Parallèlement, en dépit d’une baisse de 0,7 %, l’investissement des entreprises en équipements et logiciels défie les annonces d’écroulement de ces derniers mois. De même, après une forte baisse au quatrième trimestre 2007, la formation de stocks a retrouvé le chemin de la hausse dès le premier trimestre 2008.
Au-delà de la résistance de la consommation, ces deux dernières variations constituent d’ailleurs de sérieux remparts contre la récession.
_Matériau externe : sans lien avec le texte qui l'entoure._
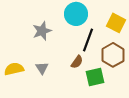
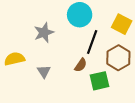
yellow semicircle: (14, 69) -> (14, 59), moved

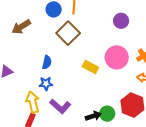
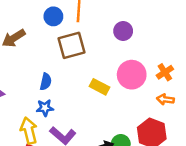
purple circle: (121, 21) -> (123, 31), moved
brown square: (68, 33) -> (71, 45), turned 30

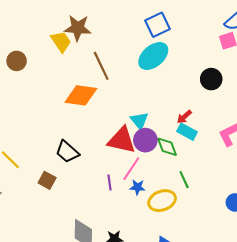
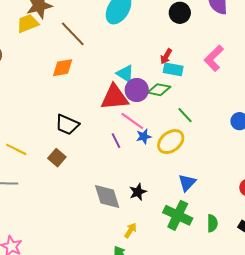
yellow trapezoid: (61, 42) -> (28, 23), turned -60
orange diamond: (81, 95) -> (63, 68), size x0.7
green diamond: (167, 147) -> (159, 90), turned -40
pink line: (131, 169) -> (132, 121), turned -70
brown square: (47, 180) -> (57, 158), turned 30

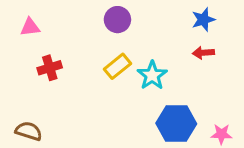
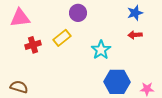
pink triangle: (30, 27) -> (20, 18), size x1.5
yellow rectangle: (117, 66) -> (62, 38), moved

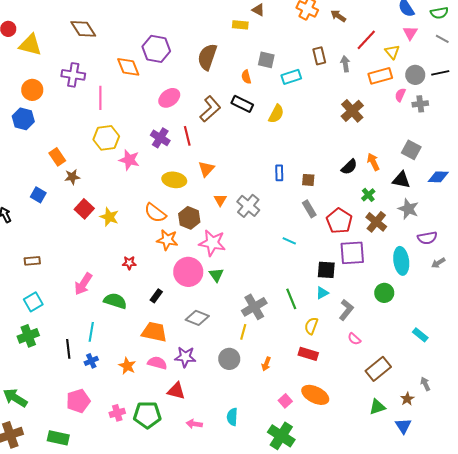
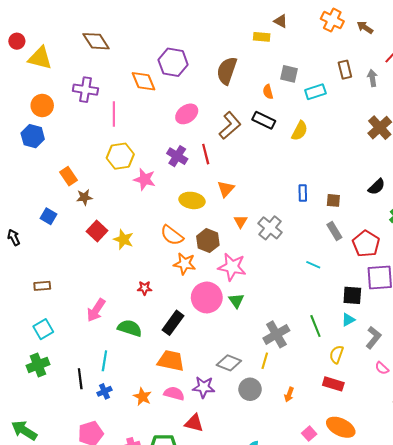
black rectangle: (156, 296) -> (173, 323), size x1.6
gray diamond: (197, 318) -> (229, 363), moved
En effet, les vecteurs habituels d’une récession résident dans des mouvements de fort désinvestissement et de déstockage massif, eux-mêmes venant corriger des évolutions préalables de surinvestissement et de surstockage. Or, actuellement, ces mouvements excessifs n’ayant pas eu lieu dans un passé récent, il n’y a aucune raison de voir l’investissement en équipements des entreprises et la formation de stock s’effondrer durablement.
Enfin, comme cela ne cesse de s’observer depuis le deuxième trimestre 2007, l’effet dollar faible continue d’améliorer la contribution du commerce extérieur à la croissance, en soutenant les exportations et en amoindrissant les importations.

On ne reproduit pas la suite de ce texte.